Features are extracted using pre-trained and fine-tuned (for emotion recognition) models: BERT for text, Wav2Vec2 for audio, and Vision Transformers (ViT) for video, to extract the raw and emotion feautures, respectively. Additionally, the framework utilizes supervised contrastive learning to create discriminative embeddings, pushing the model to better differentiate between sarcastic and non-sarcastic instances.
The method constructs graphs for each modality (text, audio, video) with nodes representing d-dimensional feature vectors. Highly similar nodes are connected, emphasizing strong intra-modal relationships.
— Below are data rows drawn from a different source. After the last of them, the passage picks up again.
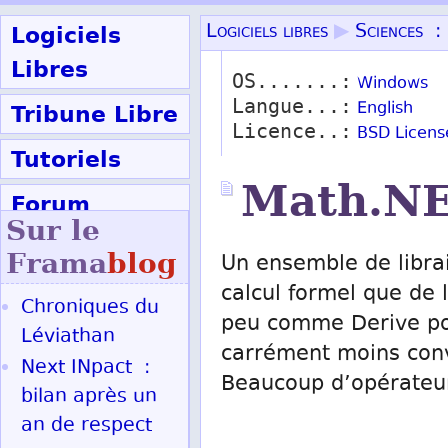
Logiciels
Logiciels libres
▶
Sciences :
Libres
OS.......:
Windows
Langue...:
Tribune Libre
English
Licence..:
BSD Licens
Tutoriels
Math.N
Forum
Sur le
Participer
Frama
blog
Un ensemble de libra
calcul formel que de 
Chroniques du
peu comme Derive po
Ok
Léviathan
carrément moins conv
Next INpact :
Beaucoup d’opérateur
bilan après un
an de respect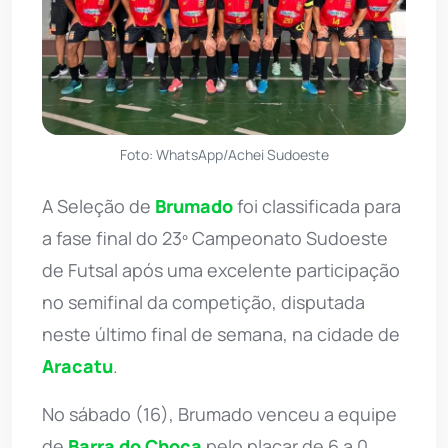
Foto: WhatsApp/Achei Sudoeste
A Seleção de
Brumado
foi classificada para
a fase final do 23º Campeonato Sudoeste
de Futsal após uma excelente participação
no semifinal da competição, disputada
neste último final de semana, na cidade de
Aracatu
.
No sábado (16), Brumado venceu a equipe
de
Barra do Choça
pelo placar de 6 a 0,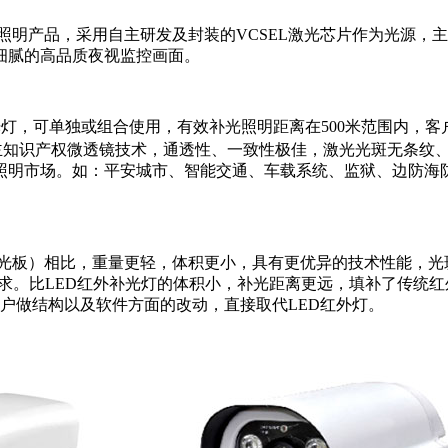
视照明产品，采用自主研发及封装的VCSEL激光芯片作为光源
细腻的高品质夜视监控画面。
补光灯，可单独或组合使用，有效补光照明距离在500米范围内
/℃。自主知识产权微透镜技术，通透性、一致性极佳，激光光斑无条纹
照明市场。如：平安城市、智能交通、车载系统、监狱、边防海
补光板）相比，重量更轻，体积更小，具有更优异的技术性能，
围要求。比LED红外补光灯的体积小，补光距离更远，填补了传统
要客户做结构以及软件方面的改动，直接取代LED红外灯。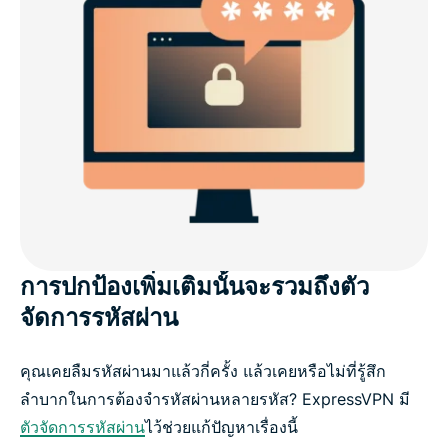
การปกป้องเพิ่มเติมนั้นจะรวมถึงตัว
จัดการรหัสผ่าน
คุณเคยลืมรหัสผ่านมาแล้วกี่ครั้ง แล้วเคยหรือไม่ที่รู้สึก
ลำบากในการต้องจำรหัสผ่านหลายรหัส? ExpressVPN มี
ตัวจัดการรหัสผ่าน
ไว้ช่วยแก้ปัญหาเรื่องนี้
Then, these graphs are processed through Graph Attention Networks (GAT) to learn dependencies within each modality, producing modality-specific embeddings that are fused through collaborative gating.
To capture emotional incongruities between modalities, the contrastive attention mechanism normalizes and aligns emotion features from each modality into a common embedding space. Then, it generates opponent attention weights to highlight discrepancies, which are used to create contrastive matrices that capture modality-specific emotional differences.
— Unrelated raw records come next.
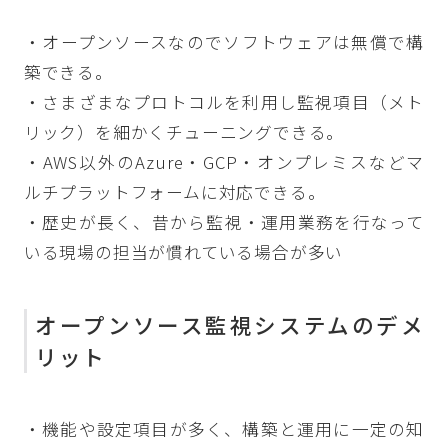
・オープンソースなのでソフトウェアは無償で構
築できる。
・さまざまなプロトコルを利用し監視項目（メト
リック）を細かくチューニングできる。
・AWS以外のAzure・GCP・オンプレミスなどマ
ルチプラットフォームに対応できる。
・歴史が長く、昔から監視・運用業務を行なって
いる現場の担当が慣れている場合が多い
オープンソース監視システムのデメ
リット
・機能や設定項目が多く、構築と運用に一定の知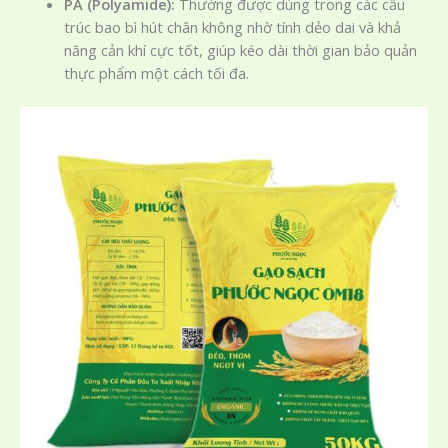
PA (Polyamide):
Thường được dùng trong các cấu
trúc bao bì hút chân không nhờ tính dẻo dai và khả
năng cản khí cực tốt, giúp kéo dài thời gian bảo quản
thực phẩm một cách tối đa.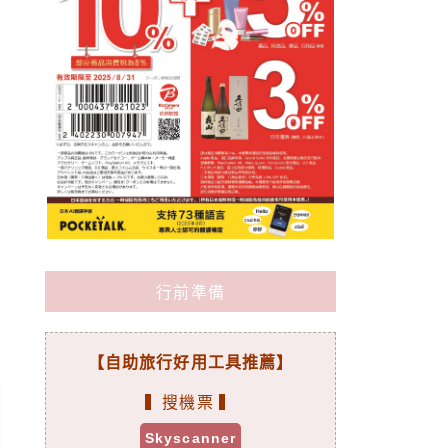
行前準備
【自助旅行好用工具推薦】
▍搜機票 ▍
Skyscanner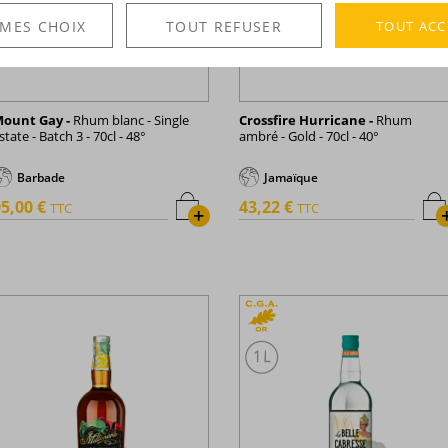
TOUT ACC
 MES CHOIX
TOUT REFUSER
ount Gay -
Rhum blanc - Single
Crossfire Hurricane -
Rhum
state - Batch 3 - 70cl - 48°
ambré - Gold - 70cl - 40°
Barbade
Jamaïque
5,00 €
43,22 €
TTC
TTC
+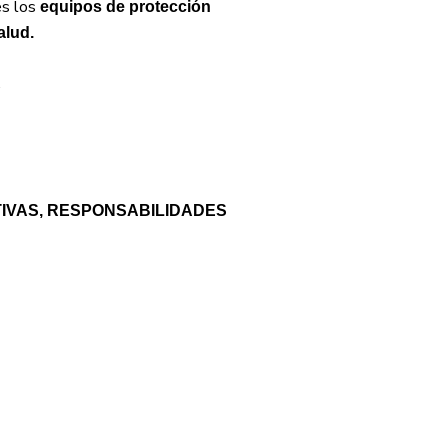
es los
equipos de protección
alud.
.
TIVAS, RESPONSABILIDADES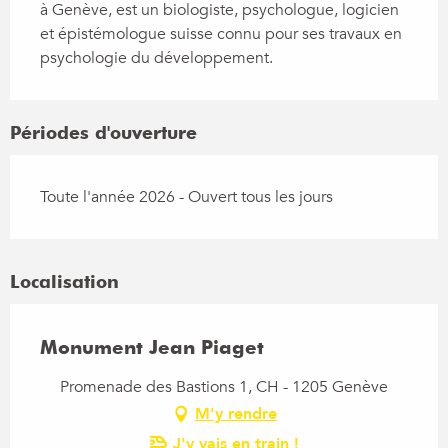
à Genève, est un biologiste, psychologue, logicien 
et épistémologue suisse connu pour ses travaux en 
psychologie du développement.
Périodes d'ouverture
Toute l'année 2026 - Ouvert tous les jours
Localisation
Monument Jean Piaget
Promenade des Bastions 1, CH - 1205 Genève
M'y rendre
J'y vais en train !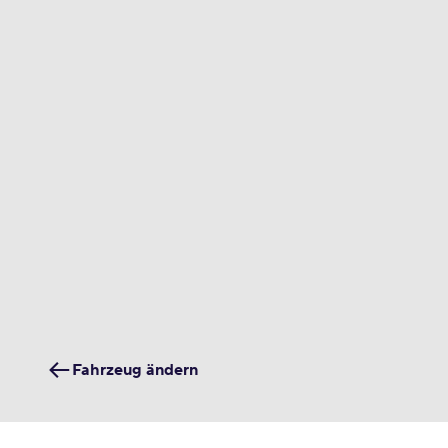
Fahrzeug ändern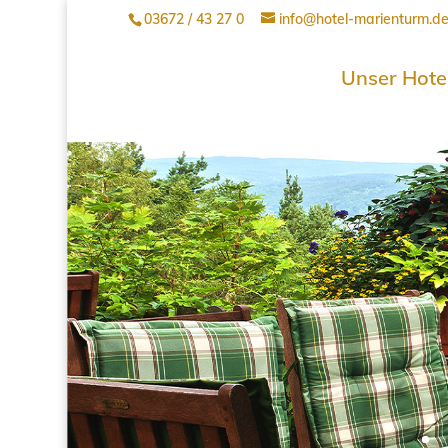
03672 / 43 27 0
info@hotel-marienturm.d
Unser Hote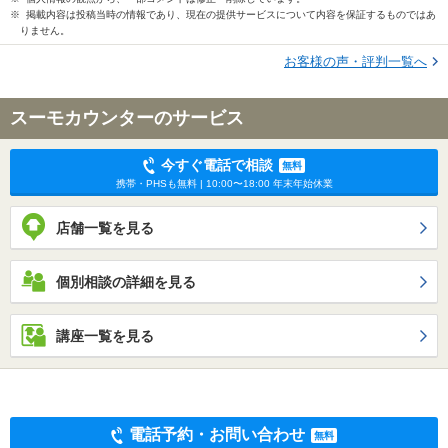
※ 掲載内容は投稿当時の情報であり、現在の提供サービスについて内容を保証するものではあ
りません。
お客様の声・評判一覧へ
スーモカウンターのサービス
今すぐ電話で相談
無料
携帯・PHSも無料 | 10:00〜18:00 年末年始休業
店舗一覧を見る
個別相談の詳細を見る
講座一覧を見る
電話予約・お問い合わせ
無料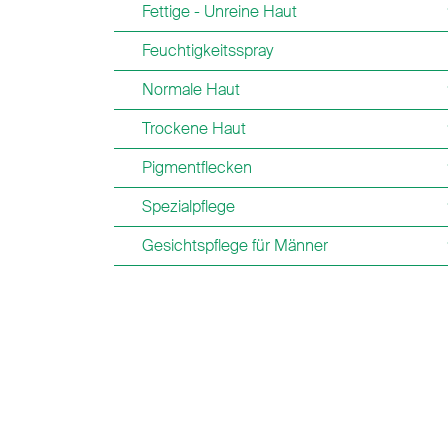
Fettige - Unreine Haut
Feuchtigkeitsspray
Normale Haut
Trockene Haut
Pigmentflecken
Spezialpflege
Gesichtspflege für Männer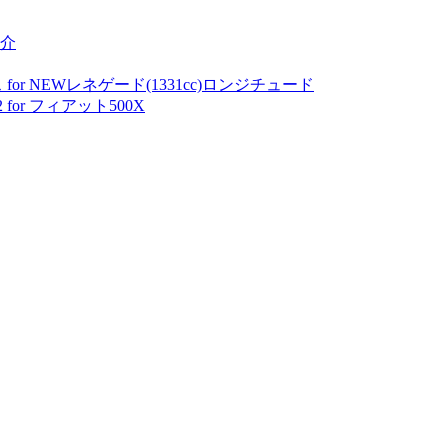
介
for NEWレネゲード(1331cc)ロンジチュード
or フィアット500X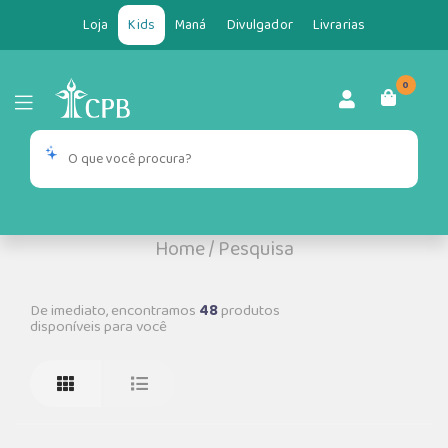
Loja
Kids
Maná
Divulgador
Livrarias
0
Home
/
Pesquisa
De imediato, encontramos
48
produtos
disponíveis para você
Finally, the embeddings from the previous steps are combined and refined using supervised contrastive learning. This encourages the model to differentiate between sarcastic and non-sarcastic instances, with a final classifier trained to predict the emotion based on the learned features.
The proposed framework demonstrates a significant performance improvement over existing methods, achieving a macro F1 score of 74.96% on the MUStARD++ dataset, outperforming prior state-of-the-art by 1.6%.